Природа этноса — главный камень преткновения, который был и остается между различными школами современной этнологии. Прежде всего, между отечественной и западной, но и между разными отечественными также[4]. Читатель должен знать, что любые утверждения о достигнутом в этом вопросе научном согласии, о неких договоренностях по данному поводу, о едином, якобы общепринятом базовом определении этноса и этничности — совершенно не соответствуют действительности.
Основной водораздел: этнос — биологическая или социальная категория? Имеются приверженцы как одной из крайних позиций, так и сторонники различных компромиссных подходов. Автор этих строк — убежденный и непоколебимый биологист, считающий, вслед за Б. Ф. Поршневым: социальное не из чего вывести, кроме как из биологического.
Книга биологов Балановских в данном вопросе демонстрирует такую же противоречивость, как и в ряде других. Факты, добытые ими, противостоят их же теоретическим установкам и убеждениям.

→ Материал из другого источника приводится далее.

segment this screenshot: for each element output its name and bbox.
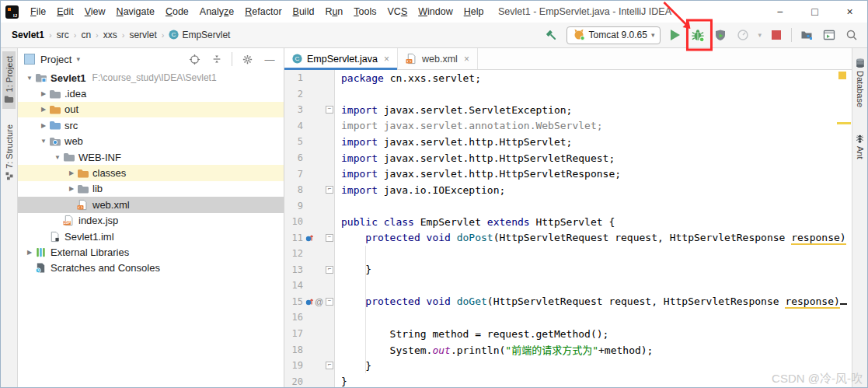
tree-item-src[interactable]: ▶src bbox=[18, 117, 284, 133]
tree-collapse-arrow[interactable]: ▼ bbox=[52, 154, 63, 161]
project-panel: Project ▾ — ▼Sevlet1F:\course_study\IDEA… bbox=[18, 48, 284, 388]
breadcrumb-item[interactable]: CEmpServlet bbox=[169, 30, 230, 40]
tree-item-web-inf[interactable]: ▼WEB-INF bbox=[18, 149, 284, 165]
editor-gutter: 19⌐ bbox=[284, 358, 335, 374]
tree-item-sevlet1-iml[interactable]: Sevlet1.iml bbox=[18, 229, 284, 244]
tool-strip-ant[interactable]: Ant bbox=[853, 129, 866, 164]
tree-item-sevlet1[interactable]: ▼Sevlet1F:\course_study\IDEA\Sevlet1 bbox=[18, 70, 284, 86]
tree-item-classes[interactable]: ▶classes bbox=[18, 165, 284, 180]
code-editor[interactable]: 1package cn.xxs.servlet;23−import javax.… bbox=[284, 70, 852, 388]
menu-view[interactable]: View bbox=[79, 1, 111, 23]
breadcrumb-item[interactable]: Sevlet1 bbox=[12, 30, 44, 40]
search-everywhere-button[interactable] bbox=[844, 26, 859, 44]
play-icon bbox=[671, 30, 680, 40]
tab-empservlet-java[interactable]: CEmpServlet.java× bbox=[284, 48, 398, 69]
menu-analyze[interactable]: Analyze bbox=[194, 1, 239, 23]
left-tool-strip: 1: Project7: Structure bbox=[1, 48, 18, 388]
tree-item--idea[interactable]: ▶.idea bbox=[18, 86, 284, 101]
project-panel-title[interactable]: Project bbox=[40, 54, 71, 65]
tree-item-external-libraries[interactable]: ▶External Libraries bbox=[18, 244, 284, 260]
debug-button[interactable] bbox=[690, 26, 706, 44]
tree-item-web[interactable]: ▼web bbox=[18, 134, 284, 149]
fold-column: − bbox=[325, 234, 334, 242]
editor-gutter: 6 bbox=[284, 150, 335, 166]
coverage-button[interactable] bbox=[713, 26, 728, 44]
tree-item-label: classes bbox=[92, 167, 126, 179]
tree-item-web-xml[interactable]: web.xml bbox=[18, 197, 284, 212]
menu-run[interactable]: Run bbox=[319, 1, 348, 23]
locate-file-icon[interactable] bbox=[186, 52, 202, 66]
editor-tabs: CEmpServlet.java×web.xml× bbox=[284, 48, 852, 70]
code-line: 6import javax.servlet.http.HttpServletRe… bbox=[284, 150, 852, 166]
menu-tools[interactable]: Tools bbox=[348, 1, 382, 23]
tree-expand-arrow[interactable]: ▶ bbox=[24, 249, 35, 256]
menu-file[interactable]: File bbox=[25, 1, 51, 23]
tree-expand-arrow[interactable]: ▶ bbox=[38, 106, 49, 113]
tree-expand-arrow[interactable]: ▶ bbox=[38, 122, 49, 129]
minimize-button[interactable]: − bbox=[762, 1, 797, 23]
inspection-warning-marker[interactable] bbox=[838, 72, 846, 79]
tree-item-lib[interactable]: ▶lib bbox=[18, 181, 284, 197]
tool-strip-1-project[interactable]: 1: Project bbox=[2, 51, 16, 109]
maximize-button[interactable]: □ bbox=[797, 1, 832, 23]
build-hammer-icon[interactable] bbox=[544, 26, 559, 44]
run-config-selector[interactable]: Tomcat 9.0.65 ▾ bbox=[566, 26, 661, 44]
menu-help[interactable]: Help bbox=[458, 1, 490, 23]
tree-item-label: src bbox=[64, 120, 78, 131]
code-line: 8⌐import java.io.IOException; bbox=[284, 182, 852, 198]
tree-item-scratches-and-consoles[interactable]: Scratches and Consoles bbox=[18, 260, 284, 276]
chevron-down-icon[interactable]: ▾ bbox=[76, 55, 80, 63]
code-text: System.out.println("前端的请求方式为"+method); bbox=[335, 342, 653, 357]
menu-window[interactable]: Window bbox=[413, 1, 458, 23]
menu-build[interactable]: Build bbox=[288, 1, 320, 23]
fold-marker-start[interactable]: − bbox=[326, 106, 333, 114]
menu-edit[interactable]: Edit bbox=[51, 1, 79, 23]
project-structure-button[interactable] bbox=[799, 26, 814, 44]
menu-navigate[interactable]: Navigate bbox=[111, 1, 160, 23]
code-line: 4import javax.servlet.annotation.WebServ… bbox=[284, 118, 852, 135]
tree-item-out[interactable]: ▶out bbox=[18, 102, 284, 117]
override-method-icon[interactable] bbox=[305, 233, 314, 243]
tree-item-index-jsp[interactable]: JSPindex.jsp bbox=[18, 213, 284, 229]
run-button[interactable] bbox=[668, 26, 683, 44]
code-line: 13⌐ } bbox=[284, 262, 852, 278]
breadcrumb-item[interactable]: src bbox=[57, 30, 69, 40]
breadcrumb-item[interactable]: servlet bbox=[129, 30, 156, 40]
tree-expand-arrow[interactable]: ▶ bbox=[38, 90, 49, 97]
menu-code[interactable]: Code bbox=[160, 1, 194, 23]
fold-marker-end[interactable]: ⌐ bbox=[326, 186, 333, 194]
override-method-icon[interactable] bbox=[305, 297, 314, 306]
code-text: protected void doGet(HttpServletRequest … bbox=[335, 295, 847, 307]
tree-expand-arrow[interactable]: ▶ bbox=[66, 185, 77, 192]
gear-icon[interactable] bbox=[239, 52, 255, 66]
tree-collapse-arrow[interactable]: ▼ bbox=[24, 75, 35, 82]
tree-expand-arrow[interactable]: ▶ bbox=[66, 170, 77, 177]
tool-strip-database[interactable]: Database bbox=[853, 53, 867, 112]
fold-marker-start[interactable]: − bbox=[326, 298, 333, 306]
code-line: 3−import javax.servlet.ServletException; bbox=[284, 102, 852, 118]
menu-refactor[interactable]: Refactor bbox=[239, 1, 287, 23]
close-button[interactable]: × bbox=[832, 1, 867, 23]
fold-marker-start[interactable]: − bbox=[326, 234, 333, 242]
run-tool-window-button[interactable] bbox=[821, 26, 837, 44]
project-panel-header: Project ▾ — bbox=[18, 48, 284, 70]
collapse-all-icon[interactable] bbox=[209, 52, 225, 66]
tool-strip-7-structure[interactable]: 7: Structure bbox=[3, 120, 16, 185]
hide-panel-icon[interactable]: — bbox=[262, 52, 277, 66]
breadcrumb-item[interactable]: xxs bbox=[103, 30, 117, 40]
close-icon[interactable]: × bbox=[384, 54, 389, 65]
main-area: 1: Project7: Structure Project ▾ — ▼Sevl… bbox=[1, 48, 867, 388]
breadcrumb-item[interactable]: cn bbox=[81, 30, 91, 40]
tree-collapse-arrow[interactable]: ▼ bbox=[38, 138, 49, 145]
profiler-button[interactable] bbox=[735, 26, 751, 44]
scrollbar-warning-stripe[interactable] bbox=[837, 122, 851, 124]
gutter-icons: @ bbox=[303, 297, 325, 306]
fold-marker-end[interactable]: ⌐ bbox=[326, 266, 333, 274]
fold-marker-end[interactable]: ⌐ bbox=[326, 362, 333, 369]
profiler-chevron-icon[interactable]: ▾ bbox=[758, 31, 762, 39]
tab-web-xml[interactable]: web.xml× bbox=[398, 48, 478, 69]
code-text: import javax.servlet.http.HttpServlet; bbox=[335, 136, 572, 148]
close-icon[interactable]: × bbox=[464, 54, 469, 65]
stop-button[interactable] bbox=[769, 26, 784, 44]
menu-vcs[interactable]: VCS bbox=[382, 1, 413, 23]
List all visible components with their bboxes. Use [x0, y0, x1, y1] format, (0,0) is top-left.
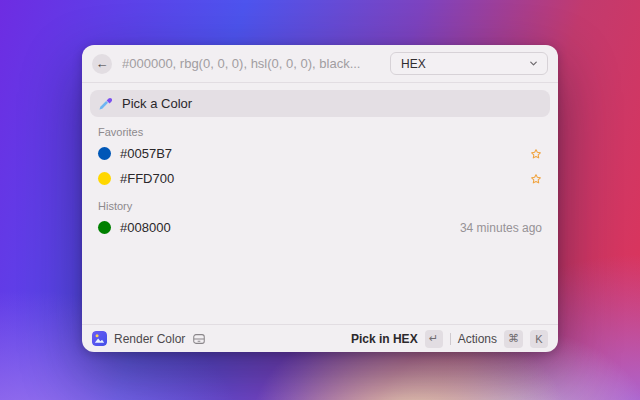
footer-divider — [450, 333, 451, 345]
star-icon[interactable] — [530, 173, 542, 185]
color-picker-window: ← #000000, rbg(0, 0, 0), hsl(0, 0, 0), b… — [82, 45, 558, 352]
return-key-icon: ↵ — [425, 330, 443, 348]
status-bar: Render Color Pick in HEX ↵ Actions ⌘ K — [82, 324, 558, 352]
eyedropper-icon — [98, 96, 113, 111]
color-swatch — [98, 172, 111, 185]
list-item-favorite-blue[interactable]: #0057B7 — [90, 141, 550, 166]
results-list: Pick a Color Favorites #0057B7 #FFD700 H… — [82, 83, 558, 324]
list-item-label: Pick a Color — [122, 96, 192, 111]
format-dropdown-value: HEX — [401, 57, 426, 71]
list-item-label: #0057B7 — [120, 146, 521, 161]
search-header: ← #000000, rbg(0, 0, 0), hsl(0, 0, 0), b… — [82, 45, 558, 83]
desktop-wallpaper: { "window": { "header": { "back_icon": "… — [0, 0, 640, 400]
extension-icon — [92, 331, 107, 346]
back-arrow-icon: ← — [96, 57, 109, 70]
timestamp: 34 minutes ago — [460, 221, 542, 235]
format-dropdown[interactable]: HEX — [390, 52, 548, 75]
list-item-label: #008000 — [120, 220, 451, 235]
list-item-label: #FFD700 — [120, 171, 521, 186]
section-title-history: History — [98, 200, 542, 212]
primary-action-button[interactable]: Pick in HEX — [351, 332, 418, 346]
list-item-pick-a-color[interactable]: Pick a Color — [90, 90, 550, 117]
color-swatch — [98, 147, 111, 160]
section-title-favorites: Favorites — [98, 126, 542, 138]
command-name: Render Color — [114, 332, 185, 346]
k-key-icon: K — [530, 330, 548, 348]
color-swatch — [98, 221, 111, 234]
list-item-history-green[interactable]: #008000 34 minutes ago — [90, 215, 550, 240]
chevron-down-icon — [528, 58, 539, 69]
search-input[interactable]: #000000, rbg(0, 0, 0), hsl(0, 0, 0), bla… — [122, 56, 380, 71]
footer-actions: Pick in HEX ↵ Actions ⌘ K — [351, 330, 548, 348]
printer-icon — [192, 332, 206, 346]
list-item-favorite-yellow[interactable]: #FFD700 — [90, 166, 550, 191]
back-button[interactable]: ← — [92, 54, 112, 74]
actions-menu-button[interactable]: Actions — [458, 332, 497, 346]
star-icon[interactable] — [530, 148, 542, 160]
command-key-icon: ⌘ — [504, 330, 523, 348]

С одной стороны, они дают настоящий бой советской грубо социологизирующей школе, памятником которой стала вышедшая в 1986 году статья Якова Машбица и Кирилла Чистова, безапелляционно утверждавшая:
«Существуя объективно, этническое самосознание является субъективным механизмом осознания этноса как общности. Это — одна из форм обыденного сознания, притом нередко способ осознания социальной общности как единства происхождения, как своеобразного биологического родства (русский — русский по рождению, француз — француз по рождению). Но это вовсе не означает того, что этническое самосознание действительно отражает биологическую реальность. Утверждать так значит возводить в ранг научной теории обыденную и притом иллюзорную форму сознания социальной по своей природе общности (никогда не удастся доказать, что все русские или французы, или англичане родственники между собой; более или менее крупные и неизолированные этносы даже теоретически не могут располагать единым генофондом)»[5].
Товарищи Машбиц и Чистов ошиблись — притом в корне, сокрушительно. Этническое самосознание действительно способно и не отражать биологическую реальность или даже отражать ее превратно, тому есть немало примеров. Сознание вообще много чего может. Но это вовсе не значит, что этнос по своей природе не биологическая, а социальная общность.
Книга Балановских своей фактографией напрочь отвергает и полностью опровергает эту ложную точку зрения, господствовавшую еще недавно. Им удалось именно доказать, что очень многие крупные и неизолированные европейские этносы являются практически гомогенными, имеют единый генетический портрет, узнаваемый и отличимый от других этносов, а все сочлены этих этносов имеют, таким образом, общих предков в более или менее отдаленном прошлом. В соответствующем месте приведены даже таблицы гомогенности-гетерогенности разных народов, позволяющие сделать сравнения и придти к вполне однозначным выводам (речь о них впереди).